Born in New York to a Catholic mother and a father who converted to Catholicism from Judaism, Gordon was raised in a strict religious environment and at one time considered becoming a nun. She attended Barnard College and in 1979 published her first novel, FINAL PAYMENTS. She followed that a year later with THE COMPANY OF WOMEN, both books exploring the challenges faced by young Catholic women as they make their way in the larger, secular world. Her other novels include MEN & ANGELS (1985), THE OTHER SIDE (1989), SPENDING (1998), and PEARL (2005), the story of an Irish-American mother forced to reexamine her faith and political ideals as her daughter slowly starves herself during a hunger strike in Ireland.

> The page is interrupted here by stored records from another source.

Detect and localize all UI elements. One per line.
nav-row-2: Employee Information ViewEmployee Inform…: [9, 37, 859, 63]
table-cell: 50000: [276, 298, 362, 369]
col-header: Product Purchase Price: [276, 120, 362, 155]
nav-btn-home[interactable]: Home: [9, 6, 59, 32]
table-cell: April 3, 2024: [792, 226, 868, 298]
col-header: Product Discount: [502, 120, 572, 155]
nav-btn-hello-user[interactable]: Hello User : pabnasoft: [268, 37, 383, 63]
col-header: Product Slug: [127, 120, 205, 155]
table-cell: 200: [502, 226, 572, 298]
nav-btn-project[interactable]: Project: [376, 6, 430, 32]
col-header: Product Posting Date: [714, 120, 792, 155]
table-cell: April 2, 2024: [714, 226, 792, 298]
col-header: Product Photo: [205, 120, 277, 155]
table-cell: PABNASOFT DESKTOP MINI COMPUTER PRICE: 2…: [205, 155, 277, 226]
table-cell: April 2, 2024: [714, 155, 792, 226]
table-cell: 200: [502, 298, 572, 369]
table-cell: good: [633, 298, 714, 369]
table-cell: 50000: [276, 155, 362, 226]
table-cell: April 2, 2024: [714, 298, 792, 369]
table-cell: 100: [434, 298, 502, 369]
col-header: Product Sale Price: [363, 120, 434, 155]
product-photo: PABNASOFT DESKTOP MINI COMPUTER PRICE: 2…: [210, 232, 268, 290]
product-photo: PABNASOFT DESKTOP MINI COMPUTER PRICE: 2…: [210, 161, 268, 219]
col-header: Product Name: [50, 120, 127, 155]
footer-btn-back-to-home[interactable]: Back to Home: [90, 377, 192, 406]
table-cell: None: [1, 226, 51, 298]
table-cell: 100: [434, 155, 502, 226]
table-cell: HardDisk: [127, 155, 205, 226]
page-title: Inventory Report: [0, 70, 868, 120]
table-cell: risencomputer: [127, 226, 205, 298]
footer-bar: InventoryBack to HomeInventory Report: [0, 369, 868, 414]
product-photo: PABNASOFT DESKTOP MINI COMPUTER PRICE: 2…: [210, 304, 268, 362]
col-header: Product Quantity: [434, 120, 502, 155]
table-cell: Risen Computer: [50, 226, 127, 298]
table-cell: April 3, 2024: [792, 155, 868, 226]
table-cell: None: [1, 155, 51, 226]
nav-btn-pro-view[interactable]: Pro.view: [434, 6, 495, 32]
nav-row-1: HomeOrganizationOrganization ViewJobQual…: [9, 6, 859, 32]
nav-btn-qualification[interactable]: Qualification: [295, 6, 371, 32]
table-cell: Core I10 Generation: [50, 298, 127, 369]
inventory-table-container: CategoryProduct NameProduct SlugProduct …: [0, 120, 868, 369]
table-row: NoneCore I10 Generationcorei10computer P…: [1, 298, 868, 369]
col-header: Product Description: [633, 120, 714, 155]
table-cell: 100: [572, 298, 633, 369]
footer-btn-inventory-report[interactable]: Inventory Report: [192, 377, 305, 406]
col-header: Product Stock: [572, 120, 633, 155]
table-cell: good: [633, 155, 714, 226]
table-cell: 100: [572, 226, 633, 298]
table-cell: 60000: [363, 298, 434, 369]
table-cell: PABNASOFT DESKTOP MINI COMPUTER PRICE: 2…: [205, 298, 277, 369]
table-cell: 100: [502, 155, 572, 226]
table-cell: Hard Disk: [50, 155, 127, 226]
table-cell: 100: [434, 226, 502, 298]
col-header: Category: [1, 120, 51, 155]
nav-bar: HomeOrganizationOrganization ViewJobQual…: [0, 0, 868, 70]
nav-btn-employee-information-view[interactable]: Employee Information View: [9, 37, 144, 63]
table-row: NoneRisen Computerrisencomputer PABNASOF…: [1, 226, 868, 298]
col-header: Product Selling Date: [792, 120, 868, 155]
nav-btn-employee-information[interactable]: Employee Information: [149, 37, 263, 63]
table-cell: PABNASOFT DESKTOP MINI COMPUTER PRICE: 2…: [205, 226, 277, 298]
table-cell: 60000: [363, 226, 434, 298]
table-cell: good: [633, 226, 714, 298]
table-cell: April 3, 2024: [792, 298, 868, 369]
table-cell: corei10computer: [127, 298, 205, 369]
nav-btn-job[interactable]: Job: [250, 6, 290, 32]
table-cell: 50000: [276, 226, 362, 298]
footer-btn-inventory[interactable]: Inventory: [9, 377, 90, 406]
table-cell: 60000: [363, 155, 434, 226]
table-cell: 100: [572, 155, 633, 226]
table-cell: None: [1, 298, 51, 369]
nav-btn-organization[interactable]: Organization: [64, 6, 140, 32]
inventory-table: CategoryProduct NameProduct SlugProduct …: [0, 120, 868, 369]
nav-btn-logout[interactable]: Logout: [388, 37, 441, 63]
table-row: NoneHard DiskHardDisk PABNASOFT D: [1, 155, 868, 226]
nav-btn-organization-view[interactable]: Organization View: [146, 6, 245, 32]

With the THE SHADOW MAN: A DAUGHTER'S SEARCH FOR HER FATHER (1996), Gordon turned her attention to her own family, examining the mysterious and complicated life of her father, a Jewish convert to Catholicism who died when she was 7, leaving behind a web of lies and half-truths about his past.
Gordon is also the author of three novellas, collected in THE REST OF LIFE, a book of short stories, TEMPORARY SHELTER (1987), two collections of essays, GOOD BOYS & DEAD GIRLS (1992) and SEEING THROUGH PLACES (2003), and a 2000 biography of Joan of Arc.
She has received the Lila Acheson Wallace Reader's Digest Award and a Guggenheim Fellowship, and is a three-time recipient of the O. Henry Award for best short story.
Gordon currently teaches literature and writing at Barnard College.